Il lavoro che sta portando avanti il MarTa (il Museo nazionale archeologico di Taranto) diretto dall’ottima Eva Degli’Innocenti è una espressione di volontà di un legame tra scientificità – pedagogia e conoscenza – fruibilità.

I musei sono stati considerati, per epoche, contenitori di oggetti, per usare un vocabolario popolare – lingua volgare, e successivamente, rispetto alle diverse chiavi di lettura, spazi dove poter mostrare pezzi di storia, percorsi di civiltà, dimensioni di identità.
Certo questo modello insiste ancora. Non è stato demolito. Ma la ristrutturazione di una lettura della storia all’interno dei musei passa ormai attraverso fasi che sono visualizzanti nella manifestazione della valorizzazione, che parte dalla conoscenza, ma diventa modello comparativo con una pedagogia dell’apprendimento.

Mi pare che siamo in un’ottica in cui la metodologia di una educazione permanente delle culture deve diventare dato primario, e proprio per questo il legame – rapporto con il mondo della scuola diventa fondamentale. È chiaro che puntando sui musei come strumenti primari di comunicazione delle culture si è voluto proporre una interpretazione dialogica tra l’immateriale e il materiale e il territorio.

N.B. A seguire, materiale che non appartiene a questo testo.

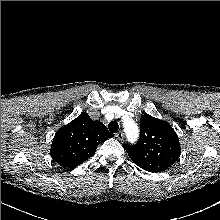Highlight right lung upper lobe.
Here are the masks:
<instances>
[{"instance_id": "cb5924a9", "label": "right lung upper lobe", "mask_w": 220, "mask_h": 220, "mask_svg": "<svg viewBox=\"0 0 220 220\" xmlns=\"http://www.w3.org/2000/svg\"><path fill=\"white\" fill-rule=\"evenodd\" d=\"M113 137L103 123L83 113L60 128L50 150L52 159L63 167L75 168L96 151L99 144Z\"/></svg>"}]
</instances>
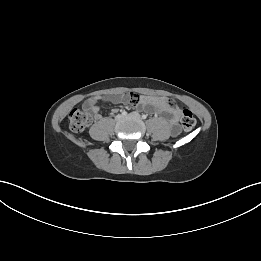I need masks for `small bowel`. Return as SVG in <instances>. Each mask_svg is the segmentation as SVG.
Segmentation results:
<instances>
[{"label": "small bowel", "instance_id": "c3829d8e", "mask_svg": "<svg viewBox=\"0 0 261 261\" xmlns=\"http://www.w3.org/2000/svg\"><path fill=\"white\" fill-rule=\"evenodd\" d=\"M112 104H132L139 110L160 115L171 126L174 135L179 132V120L181 110L171 100L161 96H146L144 94L130 93L127 95L93 96L86 99L82 107L85 111L91 112L96 120L101 118L99 102Z\"/></svg>", "mask_w": 261, "mask_h": 261}]
</instances>
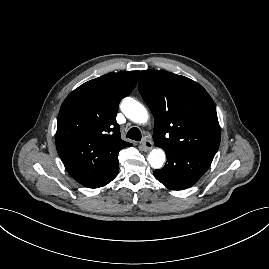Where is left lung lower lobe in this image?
Returning a JSON list of instances; mask_svg holds the SVG:
<instances>
[{"label":"left lung lower lobe","mask_w":269,"mask_h":269,"mask_svg":"<svg viewBox=\"0 0 269 269\" xmlns=\"http://www.w3.org/2000/svg\"><path fill=\"white\" fill-rule=\"evenodd\" d=\"M167 164L154 171L155 178L171 190H183L194 185L208 170L214 153L186 148L165 149Z\"/></svg>","instance_id":"0a47b994"}]
</instances>
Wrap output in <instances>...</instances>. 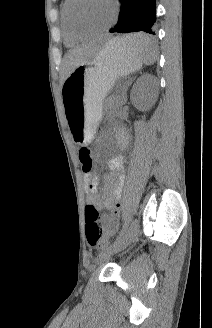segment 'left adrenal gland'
<instances>
[{"mask_svg": "<svg viewBox=\"0 0 212 328\" xmlns=\"http://www.w3.org/2000/svg\"><path fill=\"white\" fill-rule=\"evenodd\" d=\"M132 78L129 79L127 82H125V85H124V90H123V98H124V103H126L127 101V90H128V87L131 85V82H132Z\"/></svg>", "mask_w": 212, "mask_h": 328, "instance_id": "left-adrenal-gland-1", "label": "left adrenal gland"}]
</instances>
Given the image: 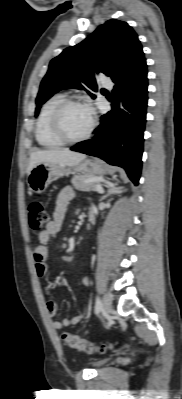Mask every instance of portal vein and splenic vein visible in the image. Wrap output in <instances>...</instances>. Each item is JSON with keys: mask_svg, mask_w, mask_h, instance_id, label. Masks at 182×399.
<instances>
[{"mask_svg": "<svg viewBox=\"0 0 182 399\" xmlns=\"http://www.w3.org/2000/svg\"><path fill=\"white\" fill-rule=\"evenodd\" d=\"M93 181H94V180H89V182H93ZM95 189H96V191L99 192V193H102V192L104 191L101 184H97V185L95 186Z\"/></svg>", "mask_w": 182, "mask_h": 399, "instance_id": "portal-vein-and-splenic-vein-1", "label": "portal vein and splenic vein"}]
</instances>
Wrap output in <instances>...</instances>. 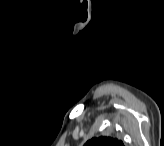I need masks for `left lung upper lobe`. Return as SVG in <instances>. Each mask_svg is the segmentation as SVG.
<instances>
[{
    "label": "left lung upper lobe",
    "instance_id": "1",
    "mask_svg": "<svg viewBox=\"0 0 164 146\" xmlns=\"http://www.w3.org/2000/svg\"><path fill=\"white\" fill-rule=\"evenodd\" d=\"M85 146H123L122 141L111 137H94L88 140Z\"/></svg>",
    "mask_w": 164,
    "mask_h": 146
}]
</instances>
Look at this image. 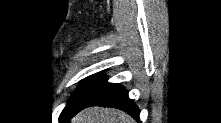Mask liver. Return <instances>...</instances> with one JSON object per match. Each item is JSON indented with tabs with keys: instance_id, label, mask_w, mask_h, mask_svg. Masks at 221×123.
I'll list each match as a JSON object with an SVG mask.
<instances>
[{
	"instance_id": "1",
	"label": "liver",
	"mask_w": 221,
	"mask_h": 123,
	"mask_svg": "<svg viewBox=\"0 0 221 123\" xmlns=\"http://www.w3.org/2000/svg\"><path fill=\"white\" fill-rule=\"evenodd\" d=\"M71 123H135V120L120 110L93 107L81 111Z\"/></svg>"
}]
</instances>
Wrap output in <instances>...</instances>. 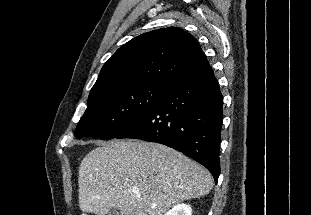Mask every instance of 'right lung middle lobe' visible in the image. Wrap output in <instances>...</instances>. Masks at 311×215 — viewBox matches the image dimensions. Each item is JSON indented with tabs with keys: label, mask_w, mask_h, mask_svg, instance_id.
I'll list each match as a JSON object with an SVG mask.
<instances>
[{
	"label": "right lung middle lobe",
	"mask_w": 311,
	"mask_h": 215,
	"mask_svg": "<svg viewBox=\"0 0 311 215\" xmlns=\"http://www.w3.org/2000/svg\"><path fill=\"white\" fill-rule=\"evenodd\" d=\"M167 84L113 86L89 95L75 136L112 139L146 116L161 100Z\"/></svg>",
	"instance_id": "1"
}]
</instances>
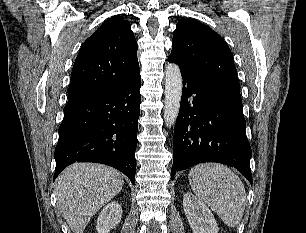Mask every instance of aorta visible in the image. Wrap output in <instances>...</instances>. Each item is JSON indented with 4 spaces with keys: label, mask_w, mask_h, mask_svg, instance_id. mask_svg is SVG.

Perché un museo esprime anche una lettura immateriale? Perché diventa sede di dibattito, di ricerca, di confronto tra la specificità delle arti e delle attività (da quella archeologica a quella storico – artistica) e le articolazioni del pensiero nella contemporaneità delle culture autoctone e, appunto, comparative all’interno dei processi dialettici che le società sviluppano. Un museo, in altri termini, pur esso archeologico, o di altra “fattura”, deve avere la capacità di saper leggere oltre l proprio comparto e le proprie competenze.
L’archeologia soprattutto oggi è anche etno – archeologia. L’archeologia oggi è soprattutto una archeologia dei saperi incrociati che vivono in un determinato territorio in una geo-cultura ampia. L’archeologia oggi è saper mettere a confronto la modernità, ciò che nasce nella modernità dalla tradizione, il senso di vivere nel contemporaneo e riconoscere in quel concetto di memoria le radici profonde di una consapevolezza che va oltre la misura del tempo – spazio.

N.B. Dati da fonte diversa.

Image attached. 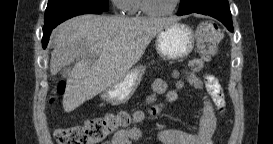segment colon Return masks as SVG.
<instances>
[{
	"mask_svg": "<svg viewBox=\"0 0 273 144\" xmlns=\"http://www.w3.org/2000/svg\"><path fill=\"white\" fill-rule=\"evenodd\" d=\"M221 38L218 25L212 20L202 21L197 29V44L199 58L193 60L190 67L197 71L216 52L217 45ZM65 91V83L59 82L55 88V96L62 95ZM156 112L158 107H152ZM139 116V114H136ZM132 116L125 111H117L106 114L103 117L87 120L82 125L59 128L55 132L59 144H94L117 132L119 129L128 126Z\"/></svg>",
	"mask_w": 273,
	"mask_h": 144,
	"instance_id": "1",
	"label": "colon"
}]
</instances>
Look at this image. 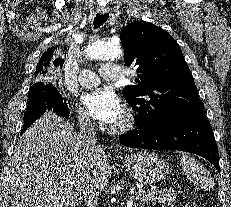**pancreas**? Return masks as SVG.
<instances>
[{
    "mask_svg": "<svg viewBox=\"0 0 231 207\" xmlns=\"http://www.w3.org/2000/svg\"><path fill=\"white\" fill-rule=\"evenodd\" d=\"M131 195L135 196L136 199L141 198V196H150L148 200H151L152 202H159L163 204H170L175 201L176 199V192L173 190H155V191H149L145 192L144 190H136L135 188L131 189Z\"/></svg>",
    "mask_w": 231,
    "mask_h": 207,
    "instance_id": "cf45deb5",
    "label": "pancreas"
}]
</instances>
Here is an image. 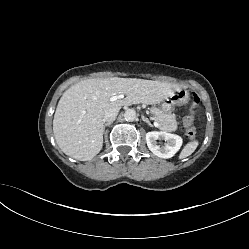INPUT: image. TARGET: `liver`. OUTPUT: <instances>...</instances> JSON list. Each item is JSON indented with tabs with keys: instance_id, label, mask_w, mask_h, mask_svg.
Instances as JSON below:
<instances>
[{
	"instance_id": "6515ba94",
	"label": "liver",
	"mask_w": 249,
	"mask_h": 249,
	"mask_svg": "<svg viewBox=\"0 0 249 249\" xmlns=\"http://www.w3.org/2000/svg\"><path fill=\"white\" fill-rule=\"evenodd\" d=\"M179 90L177 84L137 78H100L80 81L61 96L53 119L56 143L68 156L91 160L103 146L104 114L123 105L157 104ZM118 94L124 100L110 101Z\"/></svg>"
}]
</instances>
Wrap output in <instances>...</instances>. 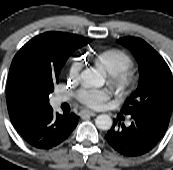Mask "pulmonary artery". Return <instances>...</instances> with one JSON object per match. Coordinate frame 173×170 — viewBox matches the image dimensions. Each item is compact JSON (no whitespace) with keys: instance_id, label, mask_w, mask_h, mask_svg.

Proprio in questa “indiscrezione” l’archeologia è una filosofia dei saperi e viene alla luce la caratterizzazione del pensiero forte, e non unico, di Michel Foucault quando insisteva sulla vera e propria “archeologia del sapere”, perché in ogni manifestazione materiale c’è una psicologia – sociologia di un incontro tra uomo, civiltà, territorio. L’esperienza del Museo di Taranto è importante.

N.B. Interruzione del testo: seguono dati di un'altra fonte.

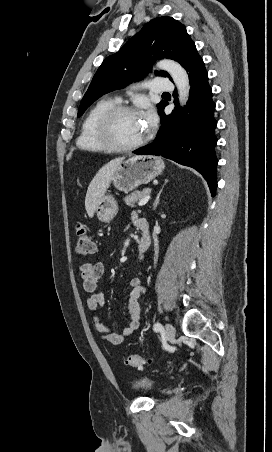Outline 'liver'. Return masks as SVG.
<instances>
[{
	"label": "liver",
	"mask_w": 272,
	"mask_h": 452,
	"mask_svg": "<svg viewBox=\"0 0 272 452\" xmlns=\"http://www.w3.org/2000/svg\"><path fill=\"white\" fill-rule=\"evenodd\" d=\"M125 159V157L116 158L104 165L90 182L86 198L85 209L90 218L94 216L95 209L105 195L116 167Z\"/></svg>",
	"instance_id": "liver-1"
}]
</instances>
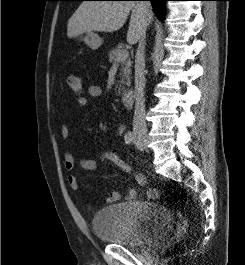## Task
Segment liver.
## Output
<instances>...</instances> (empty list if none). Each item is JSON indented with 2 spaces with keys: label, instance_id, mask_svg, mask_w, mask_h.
Here are the masks:
<instances>
[{
  "label": "liver",
  "instance_id": "1",
  "mask_svg": "<svg viewBox=\"0 0 245 265\" xmlns=\"http://www.w3.org/2000/svg\"><path fill=\"white\" fill-rule=\"evenodd\" d=\"M130 11L127 42L135 44L144 26L138 3L132 1H84L68 21L67 36L73 38L93 31L112 33L123 27Z\"/></svg>",
  "mask_w": 245,
  "mask_h": 265
}]
</instances>
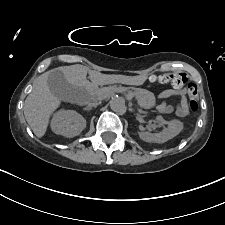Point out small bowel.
<instances>
[{"instance_id":"c3829d8e","label":"small bowel","mask_w":225,"mask_h":225,"mask_svg":"<svg viewBox=\"0 0 225 225\" xmlns=\"http://www.w3.org/2000/svg\"><path fill=\"white\" fill-rule=\"evenodd\" d=\"M187 90L183 89H175V90H166L161 94L162 98H177L178 103L176 106H173L169 103H162L157 107V110L163 114H170L175 112L178 117H185L188 115V107L185 100V95Z\"/></svg>"}]
</instances>
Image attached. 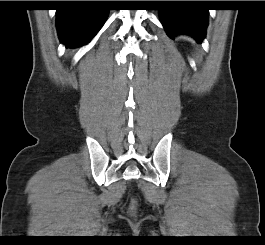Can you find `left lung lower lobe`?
Returning a JSON list of instances; mask_svg holds the SVG:
<instances>
[{"instance_id":"obj_1","label":"left lung lower lobe","mask_w":265,"mask_h":245,"mask_svg":"<svg viewBox=\"0 0 265 245\" xmlns=\"http://www.w3.org/2000/svg\"><path fill=\"white\" fill-rule=\"evenodd\" d=\"M161 23L170 38L188 34L199 43L206 35L208 10L198 8H167L160 10Z\"/></svg>"}]
</instances>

Un reperto archeologico si legge antropologicamente, ma l’antropologia è saper fare i conti con tutta una struttura che è quella del tempo (vivente) come inevitabile passaggio ciclico nella storia e nella tradizione. Per questo parliamo di memoria. Parlare di memoria significa, tra l’altro, mettere insieme una filosofia della storia con una estetica della promozione.

Soltanto in una politica culturale di aperture tra il concetto di “mostrare il materiale” e di parlare il linguaggio che diventa l’immateriale, interpretandolo nelle varie sfaccettature, è possibile che uno spazio definito possa diventare indefinito, ma non certamente indefinibile.
Questo ha sempre più un senso in una società aperta e in un tempo – spazio dove il museo è possibile abitarlo anche senza camminandoci dentro. Abitarlo a – priori per abitarlo successivamente nell’anima. È una dimensione metafisica del bene culturale e, quindi, unisce il dato scientifico a quello pedagogico. Un’esperienza importante che porterà i beni culturali ad essere idea e materia di una civiltà che è espressione di identità. Un’ottima via per dare un orizzonte di senso alla cultura come risorsa di un bene.

La visione del MarTa nella lettura della direttrice Eva Degl’Innocenti va proprio nella direzione di un bene culturale che sa confrontarsi con la memoria e con i processi culturali nella contemporaneità. Una bella avventura destinata ad ottimi risultati.